◆ **Activity**:
Whenever a line of the records below contains the word "Verein", copy that line.

◆ **Available data**:
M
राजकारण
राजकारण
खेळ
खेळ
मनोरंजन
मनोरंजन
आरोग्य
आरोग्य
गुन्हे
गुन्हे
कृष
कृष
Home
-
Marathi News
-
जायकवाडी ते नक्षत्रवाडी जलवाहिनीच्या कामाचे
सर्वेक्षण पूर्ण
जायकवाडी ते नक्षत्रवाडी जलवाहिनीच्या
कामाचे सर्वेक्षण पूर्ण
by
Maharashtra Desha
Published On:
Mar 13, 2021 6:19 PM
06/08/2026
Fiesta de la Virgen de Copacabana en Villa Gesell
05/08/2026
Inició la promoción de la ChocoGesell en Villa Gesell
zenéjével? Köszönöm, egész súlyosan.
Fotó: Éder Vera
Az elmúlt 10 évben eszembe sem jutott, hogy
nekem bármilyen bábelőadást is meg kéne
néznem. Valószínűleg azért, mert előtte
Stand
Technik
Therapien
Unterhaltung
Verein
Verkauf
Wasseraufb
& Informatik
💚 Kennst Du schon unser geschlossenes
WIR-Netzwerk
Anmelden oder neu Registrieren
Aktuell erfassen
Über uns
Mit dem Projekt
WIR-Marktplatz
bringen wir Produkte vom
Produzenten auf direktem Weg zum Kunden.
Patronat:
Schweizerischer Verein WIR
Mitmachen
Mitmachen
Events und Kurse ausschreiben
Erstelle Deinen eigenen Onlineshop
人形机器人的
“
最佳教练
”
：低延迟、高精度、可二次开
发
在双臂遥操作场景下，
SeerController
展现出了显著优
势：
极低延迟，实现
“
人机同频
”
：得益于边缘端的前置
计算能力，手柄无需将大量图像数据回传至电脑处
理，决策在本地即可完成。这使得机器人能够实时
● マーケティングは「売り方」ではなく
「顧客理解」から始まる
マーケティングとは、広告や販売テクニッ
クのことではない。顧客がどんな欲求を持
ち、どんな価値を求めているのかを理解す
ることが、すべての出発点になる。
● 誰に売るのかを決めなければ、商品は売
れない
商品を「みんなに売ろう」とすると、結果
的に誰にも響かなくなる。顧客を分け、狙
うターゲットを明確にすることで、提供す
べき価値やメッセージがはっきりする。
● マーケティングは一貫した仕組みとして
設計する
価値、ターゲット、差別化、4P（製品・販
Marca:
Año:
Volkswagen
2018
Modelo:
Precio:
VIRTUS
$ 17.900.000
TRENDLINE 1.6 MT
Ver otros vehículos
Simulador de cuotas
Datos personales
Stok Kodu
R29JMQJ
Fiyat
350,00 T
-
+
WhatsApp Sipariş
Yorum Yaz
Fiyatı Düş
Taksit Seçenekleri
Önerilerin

---

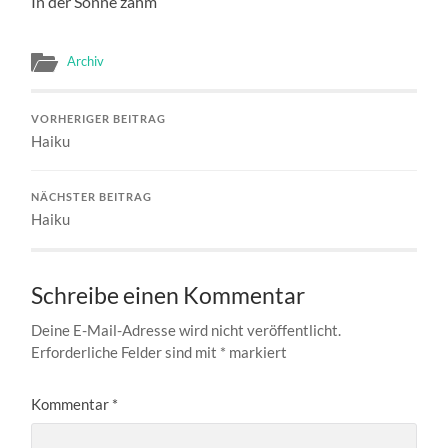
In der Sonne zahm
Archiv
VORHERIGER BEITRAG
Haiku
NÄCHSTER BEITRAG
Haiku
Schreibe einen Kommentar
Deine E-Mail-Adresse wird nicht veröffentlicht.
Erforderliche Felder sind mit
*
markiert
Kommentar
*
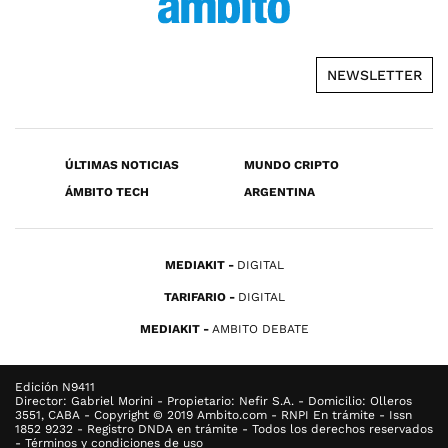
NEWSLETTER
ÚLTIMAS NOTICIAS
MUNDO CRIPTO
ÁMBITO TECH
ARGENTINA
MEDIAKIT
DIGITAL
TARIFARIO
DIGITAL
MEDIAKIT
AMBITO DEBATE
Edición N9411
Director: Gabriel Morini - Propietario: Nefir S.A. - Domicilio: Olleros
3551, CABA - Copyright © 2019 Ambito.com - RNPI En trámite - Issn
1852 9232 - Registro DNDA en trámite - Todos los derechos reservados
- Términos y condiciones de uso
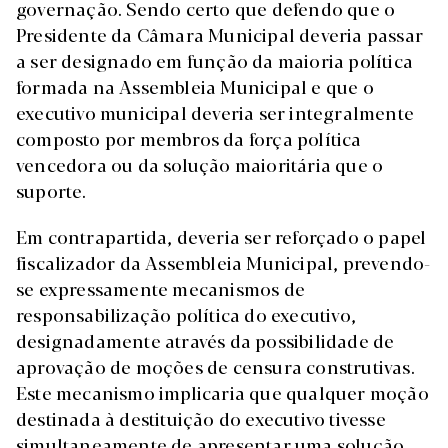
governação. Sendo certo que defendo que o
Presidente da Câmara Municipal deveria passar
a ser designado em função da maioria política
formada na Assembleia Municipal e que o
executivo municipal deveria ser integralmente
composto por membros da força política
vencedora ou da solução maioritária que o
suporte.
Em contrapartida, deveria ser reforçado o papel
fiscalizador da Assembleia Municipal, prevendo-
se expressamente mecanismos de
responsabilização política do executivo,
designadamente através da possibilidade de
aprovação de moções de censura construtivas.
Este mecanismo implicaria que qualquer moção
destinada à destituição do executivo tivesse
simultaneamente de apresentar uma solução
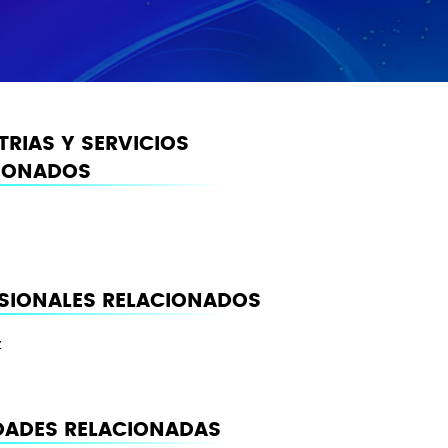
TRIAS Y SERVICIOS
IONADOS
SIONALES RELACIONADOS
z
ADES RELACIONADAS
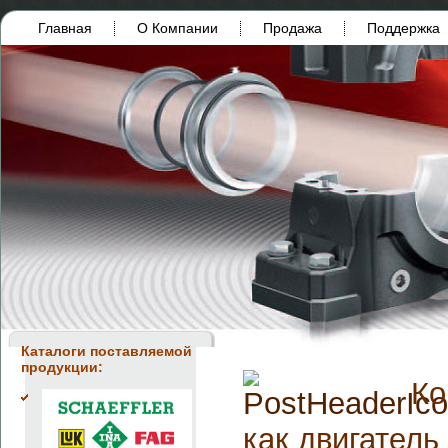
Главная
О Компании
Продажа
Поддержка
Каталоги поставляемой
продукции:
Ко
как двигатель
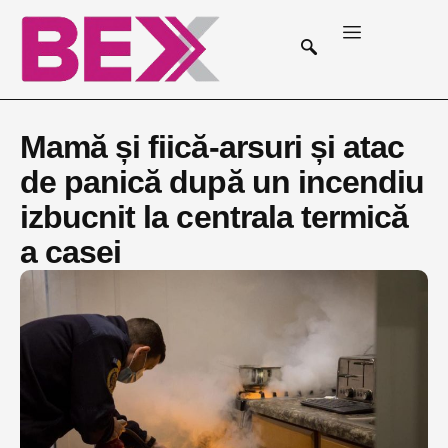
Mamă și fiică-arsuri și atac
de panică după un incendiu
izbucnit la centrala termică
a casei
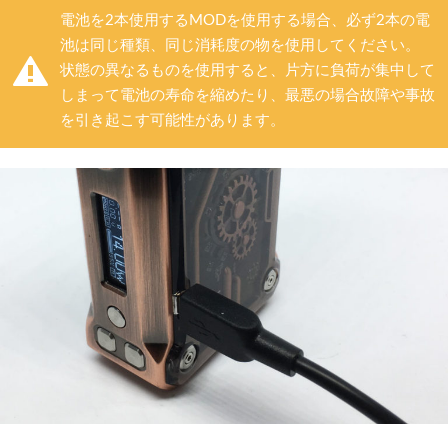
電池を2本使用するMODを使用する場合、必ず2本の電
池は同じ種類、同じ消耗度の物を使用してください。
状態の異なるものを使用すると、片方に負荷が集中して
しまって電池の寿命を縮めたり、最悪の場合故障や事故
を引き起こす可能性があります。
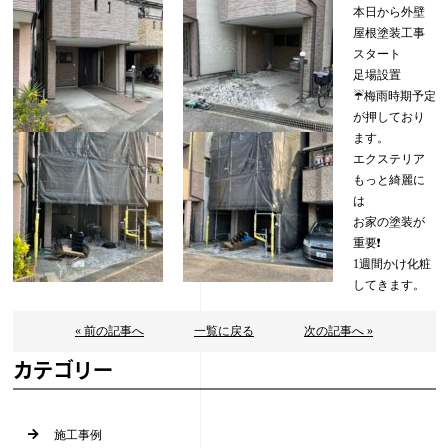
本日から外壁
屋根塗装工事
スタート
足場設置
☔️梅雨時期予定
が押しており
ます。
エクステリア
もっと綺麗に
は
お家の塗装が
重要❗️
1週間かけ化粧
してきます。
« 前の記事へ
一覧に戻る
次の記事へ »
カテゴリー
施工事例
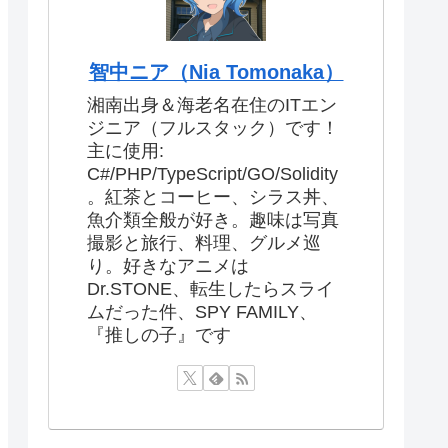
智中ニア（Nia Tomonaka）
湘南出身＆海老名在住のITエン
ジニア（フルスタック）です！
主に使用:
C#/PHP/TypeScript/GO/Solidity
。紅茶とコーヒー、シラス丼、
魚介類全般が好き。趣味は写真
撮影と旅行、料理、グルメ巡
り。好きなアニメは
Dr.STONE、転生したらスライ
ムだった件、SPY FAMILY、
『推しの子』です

---

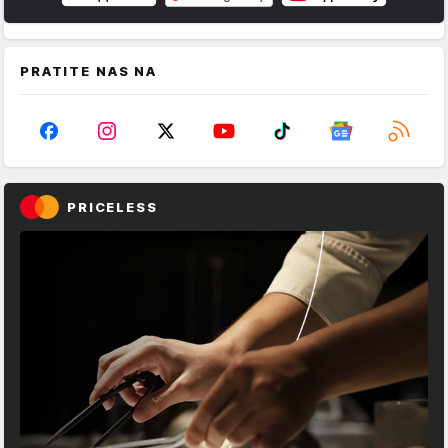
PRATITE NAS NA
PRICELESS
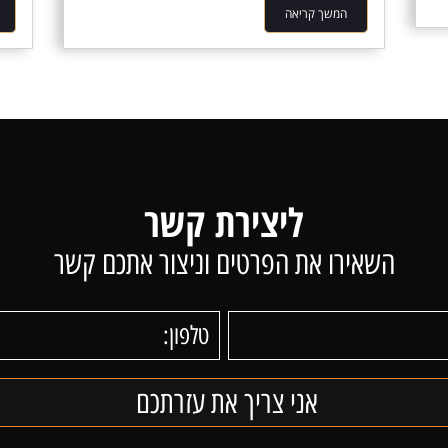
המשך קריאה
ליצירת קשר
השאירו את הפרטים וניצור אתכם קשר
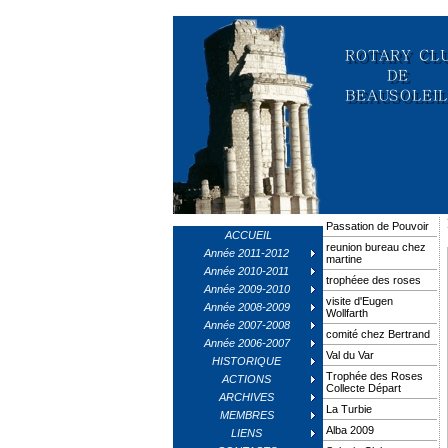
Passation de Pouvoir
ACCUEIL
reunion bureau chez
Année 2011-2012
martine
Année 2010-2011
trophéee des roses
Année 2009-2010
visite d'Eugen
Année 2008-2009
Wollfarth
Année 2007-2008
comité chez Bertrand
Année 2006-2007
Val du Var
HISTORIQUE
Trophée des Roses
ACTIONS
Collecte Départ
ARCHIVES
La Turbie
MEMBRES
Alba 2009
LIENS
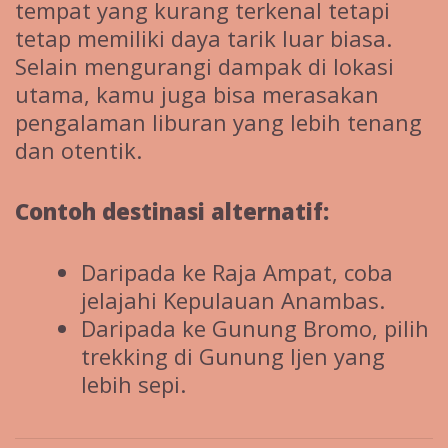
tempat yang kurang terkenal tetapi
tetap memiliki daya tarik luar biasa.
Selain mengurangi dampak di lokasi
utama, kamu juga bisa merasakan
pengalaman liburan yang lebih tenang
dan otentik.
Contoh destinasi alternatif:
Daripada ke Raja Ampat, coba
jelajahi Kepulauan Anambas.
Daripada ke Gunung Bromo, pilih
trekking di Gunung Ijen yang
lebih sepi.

◆ **Task answer**:
Verein
Schweizerischer Verein WIR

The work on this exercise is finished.